- [Exercise requirements] Find the word "chrome" in the records below. List each line containing it.

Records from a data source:
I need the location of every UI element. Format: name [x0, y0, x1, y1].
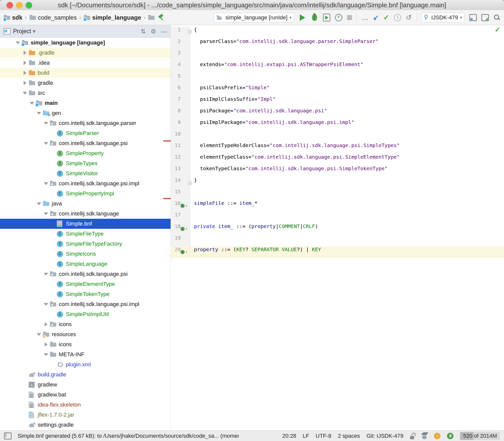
tree-row[interactable]: src [0, 88, 171, 98]
vcs-branch[interactable]: Git: IJSDK-479 [367, 433, 404, 439]
code-line[interactable]: 16i↓simpleFile ::= item_* [171, 200, 504, 212]
line-ending[interactable]: LF [303, 433, 309, 439]
tree-row[interactable]: gradle [0, 78, 171, 88]
chevron-down-icon[interactable] [37, 112, 41, 115]
tree-row[interactable]: gradlew.bat [0, 390, 171, 400]
indent-style[interactable]: 2 spaces [338, 433, 360, 439]
editor[interactable]: 1{2 parserClass="com.intellij.sdk.langua… [171, 25, 504, 430]
code-line[interactable]: 15 [171, 189, 504, 200]
stop-button[interactable] [347, 15, 352, 20]
chevron-right-icon[interactable] [24, 81, 26, 85]
tree-row[interactable]: com.intellij.sdk.language.psi [0, 269, 171, 279]
code-line[interactable]: 5 [171, 73, 504, 84]
code-text[interactable]: simpleFile ::= item_* [190, 200, 504, 212]
code-line[interactable]: 4 extends="com.intellij.extapi.psi.ASTWr… [171, 61, 504, 73]
tree-row[interactable]: .gradle [0, 48, 171, 58]
tree-row[interactable]: com.intellij.sdk.language.psi.impl [0, 179, 171, 189]
tree-row[interactable]: ISimpleProperty [0, 148, 171, 158]
tree-row[interactable]: com.intellij.sdk.language.psi.impl [0, 299, 171, 309]
chevron-down-icon[interactable] [44, 212, 48, 215]
code-text[interactable]: psiImplPackage="com.intellij.sdk.languag… [190, 119, 504, 131]
tree-row[interactable]: idea-flex.skeleton [0, 400, 171, 410]
chevron-right-icon[interactable] [24, 61, 26, 65]
tree-row[interactable]: CSimpleTokenType [0, 289, 171, 299]
navigate-down-icon[interactable]: ↓ [185, 248, 188, 254]
chevron-down-icon[interactable] [37, 333, 41, 336]
tree-row[interactable]: CSimpleFileType [0, 229, 171, 239]
breadcrumb-item[interactable]: code_samples [29, 14, 77, 21]
breadcrumb-item[interactable]: simple_language [84, 14, 141, 21]
tree-row[interactable]: icons [0, 339, 171, 349]
code-line[interactable]: 20i↓property ::= (KEY? SEPARATOR VALUE?)… [171, 246, 504, 258]
code-line[interactable]: 14} [171, 177, 504, 189]
tree-row[interactable]: settings.gradle [0, 420, 171, 430]
code-text[interactable]: elementTypeClass="com.intellij.sdk.langu… [190, 154, 504, 165]
notifications-badge[interactable]: 4 [447, 433, 453, 439]
code-text[interactable]: } [190, 177, 504, 189]
code-line[interactable]: 13 tokenTypeClass="com.intellij.sdk.lang… [171, 165, 504, 177]
tree-row[interactable]: CSimpleParser [0, 128, 171, 138]
code-text[interactable] [190, 189, 504, 200]
search-everywhere-button[interactable] [493, 14, 500, 21]
tool-windows-button[interactable] [469, 14, 477, 21]
tree-row[interactable]: com.intellij.sdk.language.parser [0, 118, 171, 128]
tree-row[interactable]: resources [0, 329, 171, 339]
code-text[interactable]: elementTypeHolderClass="com.intellij.sdk… [190, 142, 504, 154]
tree-row[interactable]: BNFSimple.bnf [0, 219, 171, 229]
debug-button[interactable] [311, 14, 318, 21]
run-configuration-select[interactable]: simple_language [runIde] ▾ [214, 13, 294, 22]
code-line[interactable]: 1{ [171, 27, 504, 38]
code-line[interactable]: 8 psiPackage="com.intellij.sdk.language.… [171, 108, 504, 119]
tree-row[interactable]: build [0, 68, 171, 78]
code-text[interactable]: property ::= (KEY? SEPARATOR VALUE?) | K… [190, 246, 504, 258]
update-available-icon[interactable]: ↓ [434, 433, 440, 439]
code-line[interactable]: 17 [171, 212, 504, 223]
tree-row[interactable]: CSimpleVisitor [0, 168, 171, 179]
more-actions-button[interactable]: … [361, 14, 368, 21]
hector-inspector-icon[interactable] [421, 433, 427, 439]
code-line[interactable]: 18i↓private item_ ::= (property|COMMENT|… [171, 223, 504, 235]
toolwindow-toggle-icon[interactable] [4, 432, 12, 439]
code-line[interactable]: 9 psiImplPackage="com.intellij.sdk.langu… [171, 119, 504, 131]
tree-row[interactable]: META-INF [0, 349, 171, 360]
memory-indicator[interactable]: 520 of 2014M [460, 432, 500, 440]
tree-row[interactable]: ISimpleTypes [0, 158, 171, 168]
code-text[interactable]: private item_ ::= (property|COMMENT|CRLF… [190, 223, 504, 235]
tree-row[interactable]: main [0, 98, 171, 108]
tree-row[interactable]: ✻gen [0, 108, 171, 118]
profiler-button[interactable] [335, 14, 342, 21]
code-text[interactable]: psiPackage="com.intellij.sdk.language.ps… [190, 108, 504, 119]
tree-row[interactable]: CSimpleElementType [0, 279, 171, 289]
chevron-down-icon[interactable] [30, 102, 34, 105]
inspection-ok-icon[interactable]: ✓ [495, 26, 500, 34]
tree-row[interactable]: jflex-1.7.0-2.jar [0, 410, 171, 420]
rule-gutter-icon[interactable]: i [180, 250, 185, 254]
tree-row[interactable]: CSimpleLanguage [0, 259, 171, 269]
code-text[interactable] [190, 235, 504, 246]
code-line[interactable]: 7 psiImplClassSuffix="Impl" [171, 96, 504, 108]
chevron-right-icon[interactable] [24, 51, 26, 55]
code-text[interactable]: psiClassPrefix="Simple" [190, 84, 504, 96]
update-project-button[interactable]: ↙ [373, 14, 379, 21]
unlock-icon[interactable] [410, 433, 415, 439]
tree-row[interactable]: plugin.xml [0, 360, 171, 370]
chevron-right-icon[interactable] [45, 322, 47, 327]
tree-row[interactable]: CSimplePropertyImpl [0, 189, 171, 199]
tree-row[interactable]: CSimplePsiImplUtil [0, 309, 171, 319]
tree-row[interactable]: CSimpleIcons [0, 249, 171, 259]
code-text[interactable] [190, 212, 504, 223]
chevron-down-icon[interactable] [44, 273, 48, 276]
build-hammer-icon[interactable] [158, 14, 165, 21]
rule-gutter-icon[interactable]: i [180, 204, 185, 208]
tree-row[interactable]: com.intellij.sdk.language.psi [0, 138, 171, 148]
chevron-down-icon[interactable] [23, 92, 27, 95]
code-line[interactable]: 2 parserClass="com.intellij.sdk.language… [171, 38, 504, 50]
close-button[interactable] [7, 2, 13, 9]
rollback-button[interactable]: ↺ [406, 14, 412, 21]
chevron-right-icon[interactable] [24, 71, 26, 75]
chevron-down-icon[interactable] [16, 41, 20, 44]
tree-row[interactable]: com.intellij.sdk.language [0, 209, 171, 219]
code-text[interactable]: { [190, 27, 504, 38]
code-text[interactable] [190, 131, 504, 142]
code-text[interactable]: parserClass="com.intellij.sdk.language.p… [190, 38, 504, 50]
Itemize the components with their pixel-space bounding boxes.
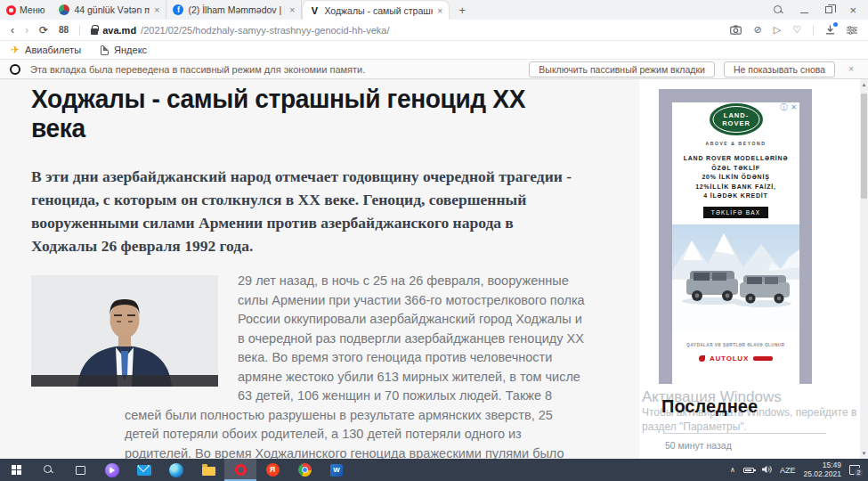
scroll-up-icon[interactable]: ▲ [860,82,868,87]
taskbar-mail[interactable] [128,459,160,481]
snapshot-camera-icon[interactable] [730,25,742,35]
taskbar-edge[interactable] [160,459,192,481]
ad-close-icon[interactable]: ✕ [791,104,797,111]
taskbar-clock[interactable]: 15:49 25.02.2021 [803,461,841,478]
divider [813,25,814,36]
airplane-icon: ✈ [11,44,20,56]
adblock-icon[interactable]: ⊘ [753,24,761,36]
ad-car-image [672,224,799,331]
downloads-icon[interactable] [825,25,835,35]
word-icon [330,464,343,477]
url-field[interactable]: ava.md/2021/02/25/hodzhaly-samyy-strashn… [91,25,719,36]
latest-heading: Последнее [661,396,758,417]
lock-icon[interactable] [91,29,98,35]
speaker-icon[interactable] [762,465,772,476]
url-host: ava.md [102,25,136,36]
easy-setup-icon[interactable] [847,26,857,35]
taskbar-chrome[interactable] [288,459,320,481]
ad-banner[interactable]: ⓘ ✕ LAND- ROVER ABOVE & BEYOND LAND ROVE… [659,89,812,384]
ad-terms: QAYDALAR VƏ ŞƏRTLƏR ƏLAVƏ OLUNUR [672,343,799,347]
scroll-down-icon[interactable]: ▼ [860,451,868,456]
tab-bar: Меню 44 günlük Vətən müharibə × (2) İlha… [0,0,868,20]
notification-badge: 2 [854,468,864,477]
action-center-icon[interactable]: 2 [849,465,860,475]
tab-khojaly-active[interactable]: Ходжалы - самый страшн × [302,0,450,20]
tab-close-icon[interactable]: × [437,5,442,16]
new-tab-button[interactable]: + [450,0,475,20]
windows-logo-icon [12,465,21,475]
page-content: Ходжалы - самый страшный геноцид XX века… [0,79,868,459]
taskbar-explorer[interactable] [192,459,224,481]
tab-close-icon[interactable]: × [154,4,159,15]
ad-cta-button[interactable]: TƏKLİFƏ BAX [703,207,769,218]
taskbar-alice[interactable] [96,459,128,481]
ad-offer-text: LAND ROVER MODELLƏRİNƏ ÖZƏL TƏKLİF 20% İ… [672,154,799,201]
dealer-phone-icon [753,356,773,361]
close-window-button[interactable]: × [849,4,856,16]
dont-show-again-button[interactable]: Не показывать снова [724,61,835,77]
tab-facebook[interactable]: (2) İlham Məmmədov | Fac × [166,0,302,20]
svg-text:LAND-: LAND- [723,111,748,119]
notification-close-icon[interactable]: × [848,64,854,74]
taskbar-search-button[interactable] [32,459,64,481]
article: Ходжалы - самый страшный геноцид XX века… [31,79,601,459]
disable-passive-mode-button[interactable]: Выключить пассивный режим вкладки [529,61,715,77]
start-button[interactable] [0,459,32,481]
bookmarks-bar: ✈ Авиабилеты Яндекс [0,41,868,60]
passive-tab-notification: Эта вкладка была переведена в пассивный … [0,60,868,79]
edge-icon [169,463,183,477]
task-view-icon [76,466,85,475]
back-icon[interactable]: ‹ [11,24,14,37]
ad-dealer-row: AUTOLUX [672,355,799,363]
chrome-icon [298,463,312,477]
restore-button[interactable] [825,6,832,13]
notification-actions: Выключить пассивный режим вкладки Не пок… [529,61,858,77]
search-tabs-icon[interactable] [774,5,783,15]
alice-icon [105,463,119,477]
menu-label: Меню [20,4,45,15]
portrait-photo [31,275,218,387]
opera-logo-icon [6,5,16,15]
scrollbar[interactable]: ▲ ▼ [860,79,868,459]
autolux-logo-icon [699,355,705,362]
folder-icon [202,467,215,476]
taskbar-opera-active[interactable] [224,459,256,481]
ad-controls: ⓘ ✕ [780,104,797,111]
scrollbar-thumb[interactable] [861,94,867,199]
speed-dial-badge[interactable]: 88 [59,25,69,35]
download-notification-dot [833,22,838,27]
taskbar-word[interactable] [320,459,353,481]
task-view-button[interactable] [64,459,96,481]
page-icon [101,45,109,55]
tab-vatan-muharibesi[interactable]: 44 günlük Vətən müharibə × [53,0,166,20]
reload-icon[interactable]: ⟳ [39,24,48,37]
site-favicon [59,4,69,15]
language-indicator[interactable]: AZE [780,466,796,475]
ad-info-icon[interactable]: ⓘ [780,104,787,111]
minimize-button[interactable] [800,12,808,13]
battery-icon[interactable] [743,468,754,473]
latest-timestamp: 50 минут назад [665,440,732,451]
forward-icon[interactable]: › [25,24,28,37]
yandex-icon [266,463,280,477]
facebook-icon [173,4,183,15]
mail-icon [137,465,151,476]
svg-text:ROVER: ROVER [722,119,750,127]
tray-expand-icon[interactable]: ∧ [730,466,735,474]
screen: Меню 44 günlük Vətən müharibə × (2) İlha… [0,0,868,481]
opera-icon [235,464,247,476]
bookmark-heart-icon[interactable]: ♡ [792,24,801,36]
windows-taskbar: ∧ AZE 15:49 25.02.2021 2 [0,459,868,481]
tab-close-icon[interactable]: × [289,4,295,15]
search-icon [44,465,53,475]
taskbar-yandex-browser[interactable] [256,459,288,481]
bookmark-yandex[interactable]: Яндекс [101,45,147,55]
article-lead: В эти дни азербайджанский народ отмечает… [31,165,576,257]
bookmark-aviabilety[interactable]: ✈ Авиабилеты [11,44,81,56]
ad-content: ⓘ ✕ LAND- ROVER ABOVE & BEYOND LAND ROVE… [672,102,799,397]
url-path: /2021/02/25/hodzhaly-samyy-strashnyy-gen… [141,25,389,36]
opera-menu-button[interactable]: Меню [0,0,53,20]
latest-divider [663,433,826,434]
system-tray: ∧ AZE 15:49 25.02.2021 2 [730,461,868,478]
my-flow-icon[interactable]: ▷ [774,24,781,36]
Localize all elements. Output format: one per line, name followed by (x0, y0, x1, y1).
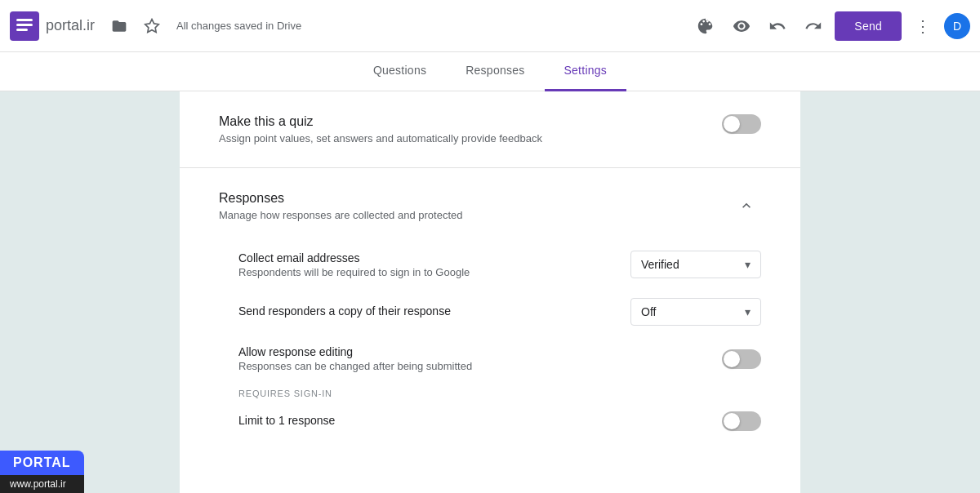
send-copy-text: Send responders a copy of their response (238, 304, 451, 319)
quiz-toggle[interactable] (722, 114, 761, 134)
responses-section-title: Responses (219, 191, 462, 206)
send-copy-value: Off (641, 305, 656, 318)
limit-response-label: Limit to 1 response (238, 414, 335, 427)
collect-email-dropdown[interactable]: Verified ▾ (630, 251, 761, 278)
app-name: portal.ir (46, 17, 95, 34)
main-layout: Make this a quiz Assign point values, se… (0, 91, 980, 493)
svg-marker-4 (145, 19, 159, 32)
send-copy-label: Send responders a copy of their response (238, 304, 451, 318)
svg-rect-2 (16, 24, 33, 26)
tab-settings[interactable]: Settings (545, 52, 627, 91)
limit-response-row: Limit to 1 response (238, 402, 761, 441)
portal-watermark: PORTAL www.portal.ir (0, 451, 84, 493)
sidebar-left (0, 91, 180, 493)
avatar[interactable]: D (944, 13, 970, 39)
allow-editing-sub: Responses can be changed after being sub… (238, 360, 472, 372)
limit-response-toggle[interactable] (722, 411, 761, 431)
collect-email-value: Verified (641, 258, 679, 271)
collect-email-sub: Respondents will be required to sign in … (238, 266, 470, 278)
collect-email-row: Collect email addresses Respondents will… (238, 241, 761, 288)
send-copy-row: Send responders a copy of their response… (238, 288, 761, 335)
tabs-nav: Questions Responses Settings (0, 52, 980, 91)
collect-email-text: Collect email addresses Respondents will… (238, 251, 470, 278)
svg-rect-3 (16, 29, 28, 31)
preview-icon[interactable] (727, 11, 756, 41)
quiz-section-header: Make this a quiz Assign point values, se… (219, 114, 761, 144)
header-right: Send ⋮ D (691, 11, 970, 41)
header-file-icons (105, 11, 167, 41)
collect-email-label: Collect email addresses (238, 251, 470, 264)
allow-editing-label: Allow response editing (238, 345, 472, 358)
send-button[interactable]: Send (835, 11, 902, 41)
responses-section-desc: Manage how responses are collected and p… (219, 209, 462, 221)
sidebar-right (800, 91, 980, 493)
responses-section: Responses Manage how responses are colle… (180, 168, 800, 464)
quiz-section-desc: Assign point values, set answers and aut… (219, 132, 542, 144)
svg-rect-1 (16, 19, 33, 21)
responses-section-header: Responses Manage how responses are colle… (219, 191, 761, 221)
limit-response-text: Limit to 1 response (238, 414, 335, 429)
allow-editing-row: Allow response editing Responses can be … (238, 335, 761, 382)
responses-collapse-button[interactable] (732, 191, 761, 220)
app-icon (10, 11, 39, 41)
saved-text: All changes saved in Drive (176, 20, 301, 32)
redo-icon[interactable] (799, 11, 828, 41)
app-header: portal.ir All changes saved in Drive Sen… (0, 0, 980, 52)
quiz-section-title: Make this a quiz (219, 114, 542, 129)
content-area: Make this a quiz Assign point values, se… (180, 91, 800, 493)
allow-editing-text: Allow response editing Responses can be … (238, 345, 472, 372)
folder-icon[interactable] (105, 11, 134, 41)
star-icon[interactable] (137, 11, 167, 41)
palette-icon[interactable] (691, 11, 720, 41)
portal-url: www.portal.ir (0, 475, 84, 493)
tab-questions[interactable]: Questions (354, 52, 446, 91)
tab-responses[interactable]: Responses (446, 52, 544, 91)
allow-editing-toggle[interactable] (722, 349, 761, 369)
send-copy-dropdown[interactable]: Off ▾ (630, 298, 761, 326)
portal-label: PORTAL (0, 451, 84, 475)
undo-icon[interactable] (763, 11, 792, 41)
dropdown-arrow-icon: ▾ (745, 258, 751, 271)
quiz-section: Make this a quiz Assign point values, se… (180, 91, 800, 168)
dropdown-arrow-icon-2: ▾ (745, 305, 751, 318)
quiz-section-text: Make this a quiz Assign point values, se… (219, 114, 542, 144)
more-options-button[interactable]: ⋮ (908, 11, 938, 41)
responses-section-text: Responses Manage how responses are colle… (219, 191, 462, 221)
requires-signin-label: REQUIRES SIGN-IN (238, 389, 761, 398)
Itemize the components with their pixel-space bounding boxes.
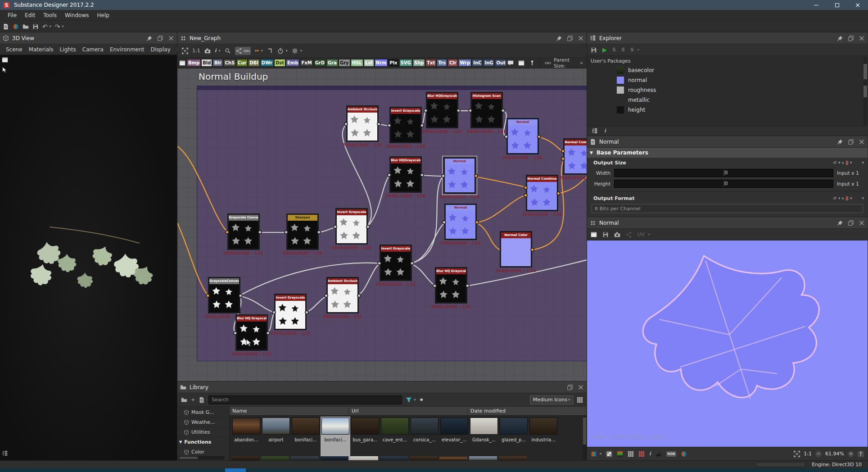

- [Your solution]
taskbar-chrome[interactable] [288,459,320,481]
chrome-icon [298,463,312,477]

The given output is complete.